The data Block Start

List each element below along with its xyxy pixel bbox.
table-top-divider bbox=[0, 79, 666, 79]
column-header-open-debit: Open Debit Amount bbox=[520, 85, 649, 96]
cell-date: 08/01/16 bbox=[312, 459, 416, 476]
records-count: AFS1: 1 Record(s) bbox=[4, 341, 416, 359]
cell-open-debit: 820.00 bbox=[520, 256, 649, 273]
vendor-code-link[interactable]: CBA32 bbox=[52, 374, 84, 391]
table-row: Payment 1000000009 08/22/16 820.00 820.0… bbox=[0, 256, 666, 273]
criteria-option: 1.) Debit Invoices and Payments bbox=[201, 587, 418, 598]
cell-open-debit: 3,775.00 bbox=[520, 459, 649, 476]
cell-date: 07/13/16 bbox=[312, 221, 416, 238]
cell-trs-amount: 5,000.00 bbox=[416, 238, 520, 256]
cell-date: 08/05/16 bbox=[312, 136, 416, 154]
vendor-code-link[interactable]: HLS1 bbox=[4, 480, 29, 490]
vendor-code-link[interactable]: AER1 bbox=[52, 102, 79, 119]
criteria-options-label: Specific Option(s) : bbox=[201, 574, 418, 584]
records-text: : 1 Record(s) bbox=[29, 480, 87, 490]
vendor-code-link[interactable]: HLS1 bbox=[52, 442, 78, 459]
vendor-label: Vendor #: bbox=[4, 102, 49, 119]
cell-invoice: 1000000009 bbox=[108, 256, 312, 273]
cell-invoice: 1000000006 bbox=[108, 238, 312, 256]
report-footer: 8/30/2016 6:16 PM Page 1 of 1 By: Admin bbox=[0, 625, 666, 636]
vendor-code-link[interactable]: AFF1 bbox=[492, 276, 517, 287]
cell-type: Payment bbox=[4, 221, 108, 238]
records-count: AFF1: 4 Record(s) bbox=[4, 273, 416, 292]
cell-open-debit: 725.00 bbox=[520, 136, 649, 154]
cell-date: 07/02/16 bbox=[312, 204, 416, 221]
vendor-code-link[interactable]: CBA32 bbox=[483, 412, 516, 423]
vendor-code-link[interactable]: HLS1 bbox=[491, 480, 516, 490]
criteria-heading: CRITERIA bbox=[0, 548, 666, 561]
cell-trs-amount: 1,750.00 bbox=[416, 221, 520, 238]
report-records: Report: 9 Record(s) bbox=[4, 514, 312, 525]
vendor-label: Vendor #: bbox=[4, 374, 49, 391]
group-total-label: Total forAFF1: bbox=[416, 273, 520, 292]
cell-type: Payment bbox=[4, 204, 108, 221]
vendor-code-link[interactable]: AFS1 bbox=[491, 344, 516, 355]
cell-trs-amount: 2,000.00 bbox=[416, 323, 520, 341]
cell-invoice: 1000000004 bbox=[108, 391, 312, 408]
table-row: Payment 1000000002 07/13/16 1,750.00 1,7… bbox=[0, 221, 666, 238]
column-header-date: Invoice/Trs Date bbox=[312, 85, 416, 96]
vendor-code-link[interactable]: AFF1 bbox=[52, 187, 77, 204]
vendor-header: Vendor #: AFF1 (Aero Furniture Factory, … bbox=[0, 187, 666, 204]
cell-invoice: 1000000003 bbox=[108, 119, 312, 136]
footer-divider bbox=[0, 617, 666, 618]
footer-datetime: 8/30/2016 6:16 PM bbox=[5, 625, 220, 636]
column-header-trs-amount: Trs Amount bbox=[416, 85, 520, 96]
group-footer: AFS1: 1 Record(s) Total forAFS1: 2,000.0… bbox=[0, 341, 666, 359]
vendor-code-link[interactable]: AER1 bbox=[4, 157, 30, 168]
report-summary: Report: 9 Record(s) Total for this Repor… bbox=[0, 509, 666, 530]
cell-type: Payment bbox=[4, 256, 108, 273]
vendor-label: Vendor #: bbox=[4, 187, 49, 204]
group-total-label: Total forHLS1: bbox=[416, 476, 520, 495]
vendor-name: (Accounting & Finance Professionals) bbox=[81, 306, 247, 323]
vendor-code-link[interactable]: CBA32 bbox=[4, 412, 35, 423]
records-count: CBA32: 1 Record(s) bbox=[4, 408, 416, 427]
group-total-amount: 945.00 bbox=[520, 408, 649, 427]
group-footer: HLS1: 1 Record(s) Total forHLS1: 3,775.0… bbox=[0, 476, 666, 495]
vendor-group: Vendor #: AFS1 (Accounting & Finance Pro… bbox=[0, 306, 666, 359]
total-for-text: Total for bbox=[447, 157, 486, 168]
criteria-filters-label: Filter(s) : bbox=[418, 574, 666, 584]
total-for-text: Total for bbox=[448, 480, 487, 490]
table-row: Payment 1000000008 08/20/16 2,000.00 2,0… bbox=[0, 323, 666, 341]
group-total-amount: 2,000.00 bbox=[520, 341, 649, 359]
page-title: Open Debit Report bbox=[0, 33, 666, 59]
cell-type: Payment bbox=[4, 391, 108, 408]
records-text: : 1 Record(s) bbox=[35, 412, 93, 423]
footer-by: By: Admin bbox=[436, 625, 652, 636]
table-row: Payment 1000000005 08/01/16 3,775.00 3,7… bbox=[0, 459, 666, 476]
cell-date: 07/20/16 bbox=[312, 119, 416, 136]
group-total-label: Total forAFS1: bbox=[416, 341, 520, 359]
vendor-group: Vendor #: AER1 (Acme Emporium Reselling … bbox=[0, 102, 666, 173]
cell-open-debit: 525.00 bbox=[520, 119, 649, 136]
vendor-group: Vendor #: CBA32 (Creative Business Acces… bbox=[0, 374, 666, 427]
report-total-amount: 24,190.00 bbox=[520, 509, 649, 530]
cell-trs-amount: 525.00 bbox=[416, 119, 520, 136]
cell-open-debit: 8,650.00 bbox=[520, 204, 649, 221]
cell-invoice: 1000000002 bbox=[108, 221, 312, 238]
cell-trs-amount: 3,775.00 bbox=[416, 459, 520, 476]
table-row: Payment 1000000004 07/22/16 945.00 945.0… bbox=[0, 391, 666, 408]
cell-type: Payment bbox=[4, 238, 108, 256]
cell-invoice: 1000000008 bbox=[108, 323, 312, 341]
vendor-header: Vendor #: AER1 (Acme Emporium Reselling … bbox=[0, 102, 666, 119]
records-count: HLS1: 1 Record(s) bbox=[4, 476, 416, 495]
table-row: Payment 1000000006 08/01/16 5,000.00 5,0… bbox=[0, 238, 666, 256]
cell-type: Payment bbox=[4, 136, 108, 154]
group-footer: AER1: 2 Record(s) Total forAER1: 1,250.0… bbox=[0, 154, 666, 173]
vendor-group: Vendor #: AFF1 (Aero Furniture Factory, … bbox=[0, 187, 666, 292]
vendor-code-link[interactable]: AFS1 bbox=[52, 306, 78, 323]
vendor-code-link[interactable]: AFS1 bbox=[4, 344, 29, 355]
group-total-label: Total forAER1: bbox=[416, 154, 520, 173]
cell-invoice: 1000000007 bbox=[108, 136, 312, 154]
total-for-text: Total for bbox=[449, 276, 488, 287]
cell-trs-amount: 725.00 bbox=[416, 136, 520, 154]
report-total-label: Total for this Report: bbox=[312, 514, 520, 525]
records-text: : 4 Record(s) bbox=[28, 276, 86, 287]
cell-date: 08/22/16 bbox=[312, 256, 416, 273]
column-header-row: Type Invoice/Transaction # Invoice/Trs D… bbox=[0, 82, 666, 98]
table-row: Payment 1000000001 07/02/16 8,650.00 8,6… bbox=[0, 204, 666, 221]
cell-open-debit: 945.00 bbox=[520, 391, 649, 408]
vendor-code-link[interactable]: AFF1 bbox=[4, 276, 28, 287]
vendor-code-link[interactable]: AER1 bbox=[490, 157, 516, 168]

The data Block End

What to work on: All of the records should be transcribed exactly, with nothing left out.

Your response:
List each element below along with its xyxy pixel bbox.
table-top-divider bbox=[0, 79, 666, 79]
column-header-open-debit: Open Debit Amount bbox=[520, 85, 649, 96]
cell-date: 08/01/16 bbox=[312, 459, 416, 476]
records-count: AFS1: 1 Record(s) bbox=[4, 341, 416, 359]
cell-open-debit: 820.00 bbox=[520, 256, 649, 273]
vendor-code-link[interactable]: CBA32 bbox=[52, 374, 84, 391]
table-row: Payment 1000000009 08/22/16 820.00 820.0… bbox=[0, 256, 666, 273]
criteria-option: 1.) Debit Invoices and Payments bbox=[201, 587, 418, 598]
cell-open-debit: 3,775.00 bbox=[520, 459, 649, 476]
cell-date: 07/13/16 bbox=[312, 221, 416, 238]
cell-trs-amount: 5,000.00 bbox=[416, 238, 520, 256]
cell-date: 08/05/16 bbox=[312, 136, 416, 154]
vendor-code-link[interactable]: HLS1 bbox=[4, 480, 29, 490]
vendor-code-link[interactable]: AER1 bbox=[52, 102, 79, 119]
criteria-options-label: Specific Option(s) : bbox=[201, 574, 418, 584]
records-text: : 1 Record(s) bbox=[29, 480, 87, 490]
vendor-code-link[interactable]: HLS1 bbox=[52, 442, 78, 459]
vendor-label: Vendor #: bbox=[4, 102, 49, 119]
cell-invoice: 1000000009 bbox=[108, 256, 312, 273]
cell-invoice: 1000000006 bbox=[108, 238, 312, 256]
report-footer: 8/30/2016 6:16 PM Page 1 of 1 By: Admin bbox=[0, 625, 666, 636]
vendor-code-link[interactable]: AFF1 bbox=[492, 276, 517, 287]
cell-type: Payment bbox=[4, 221, 108, 238]
records-count: AFF1: 4 Record(s) bbox=[4, 273, 416, 292]
cell-open-debit: 725.00 bbox=[520, 136, 649, 154]
cell-date: 07/02/16 bbox=[312, 204, 416, 221]
vendor-code-link[interactable]: CBA32 bbox=[483, 412, 516, 423]
vendor-code-link[interactable]: HLS1 bbox=[491, 480, 516, 490]
criteria-heading: CRITERIA bbox=[0, 548, 666, 561]
cell-trs-amount: 1,750.00 bbox=[416, 221, 520, 238]
report-records: Report: 9 Record(s) bbox=[4, 514, 312, 525]
vendor-label: Vendor #: bbox=[4, 374, 49, 391]
group-total-label: Total forAFF1: bbox=[416, 273, 520, 292]
cell-type: Payment bbox=[4, 204, 108, 221]
vendor-code-link[interactable]: AFS1 bbox=[491, 344, 516, 355]
cell-trs-amount: 2,000.00 bbox=[416, 323, 520, 341]
cell-invoice: 1000000004 bbox=[108, 391, 312, 408]
table-row: Payment 1000000002 07/13/16 1,750.00 1,7… bbox=[0, 221, 666, 238]
column-header-date: Invoice/Trs Date bbox=[312, 85, 416, 96]
vendor-code-link[interactable]: AFF1 bbox=[52, 187, 77, 204]
vendor-header: Vendor #: AFF1 (Aero Furniture Factory, … bbox=[0, 187, 666, 204]
cell-invoice: 1000000003 bbox=[108, 119, 312, 136]
footer-divider bbox=[0, 617, 666, 618]
footer-datetime: 8/30/2016 6:16 PM bbox=[5, 625, 220, 636]
column-header-trs-amount: Trs Amount bbox=[416, 85, 520, 96]
group-footer: AFS1: 1 Record(s) Total forAFS1: 2,000.0… bbox=[0, 341, 666, 359]
vendor-code-link[interactable]: AER1 bbox=[4, 157, 30, 168]
report-summary: Report: 9 Record(s) Total for this Repor… bbox=[0, 509, 666, 530]
cell-type: Payment bbox=[4, 256, 108, 273]
vendor-label: Vendor #: bbox=[4, 187, 49, 204]
group-total-label: Total forHLS1: bbox=[416, 476, 520, 495]
vendor-name: (Accounting & Finance Professionals) bbox=[81, 306, 247, 323]
vendor-code-link[interactable]: CBA32 bbox=[4, 412, 35, 423]
records-count: CBA32: 1 Record(s) bbox=[4, 408, 416, 427]
group-total-amount: 945.00 bbox=[520, 408, 649, 427]
group-footer: HLS1: 1 Record(s) Total forHLS1: 3,775.0… bbox=[0, 476, 666, 495]
vendor-group: Vendor #: AFS1 (Accounting & Finance Pro… bbox=[0, 306, 666, 359]
total-for-text: Total for bbox=[447, 157, 486, 168]
criteria-filters-label: Filter(s) : bbox=[418, 574, 666, 584]
total-for-text: Total for bbox=[448, 480, 487, 490]
table-row: Payment 1000000008 08/20/16 2,000.00 2,0… bbox=[0, 323, 666, 341]
group-total-amount: 2,000.00 bbox=[520, 341, 649, 359]
page-title: Open Debit Report bbox=[0, 33, 666, 59]
cell-type: Payment bbox=[4, 391, 108, 408]
records-text: : 1 Record(s) bbox=[35, 412, 93, 423]
footer-by: By: Admin bbox=[436, 625, 652, 636]
table-row: Payment 1000000005 08/01/16 3,775.00 3,7… bbox=[0, 459, 666, 476]
cell-date: 07/20/16 bbox=[312, 119, 416, 136]
group-total-label: Total forAFS1: bbox=[416, 341, 520, 359]
vendor-group: Vendor #: AER1 (Acme Emporium Reselling … bbox=[0, 102, 666, 173]
cell-open-debit: 525.00 bbox=[520, 119, 649, 136]
vendor-group: Vendor #: CBA32 (Creative Business Acces… bbox=[0, 374, 666, 427]
report-total-amount: 24,190.00 bbox=[520, 509, 649, 530]
cell-trs-amount: 525.00 bbox=[416, 119, 520, 136]
cell-open-debit: 8,650.00 bbox=[520, 204, 649, 221]
cell-invoice: 1000000002 bbox=[108, 221, 312, 238]
cell-trs-amount: 3,775.00 bbox=[416, 459, 520, 476]
table-row: Payment 1000000004 07/22/16 945.00 945.0… bbox=[0, 391, 666, 408]
cell-type: Payment bbox=[4, 238, 108, 256]
cell-invoice: 1000000008 bbox=[108, 323, 312, 341]
vendor-header: Vendor #: AER1 (Acme Emporium Reselling … bbox=[0, 102, 666, 119]
records-count: HLS1: 1 Record(s) bbox=[4, 476, 416, 495]
table-row: Payment 1000000006 08/01/16 5,000.00 5,0… bbox=[0, 238, 666, 256]
cell-type: Payment bbox=[4, 136, 108, 154]
group-footer: AER1: 2 Record(s) Total forAER1: 1,250.0… bbox=[0, 154, 666, 173]
vendor-group: Vendor #: AFF1 (Aero Furniture Factory, … bbox=[0, 187, 666, 292]
vendor-code-link[interactable]: AFS1 bbox=[52, 306, 78, 323]
vendor-code-link[interactable]: AFS1 bbox=[4, 344, 29, 355]
group-total-label: Total forAER1: bbox=[416, 154, 520, 173]
cell-invoice: 1000000007 bbox=[108, 136, 312, 154]
total-for-text: Total for bbox=[449, 276, 488, 287]
cell-trs-amount: 725.00 bbox=[416, 136, 520, 154]
report-total-label: Total for this Report: bbox=[312, 514, 520, 525]
records-text: : 4 Record(s) bbox=[28, 276, 86, 287]
cell-date: 08/22/16 bbox=[312, 256, 416, 273]
column-header-row: Type Invoice/Transaction # Invoice/Trs D… bbox=[0, 82, 666, 98]
table-row: Payment 1000000001 07/02/16 8,650.00 8,6… bbox=[0, 204, 666, 221]
cell-open-debit: 945.00 bbox=[520, 391, 649, 408]
vendor-code-link[interactable]: AFF1 bbox=[4, 276, 28, 287]
vendor-code-link[interactable]: AER1 bbox=[490, 157, 516, 168]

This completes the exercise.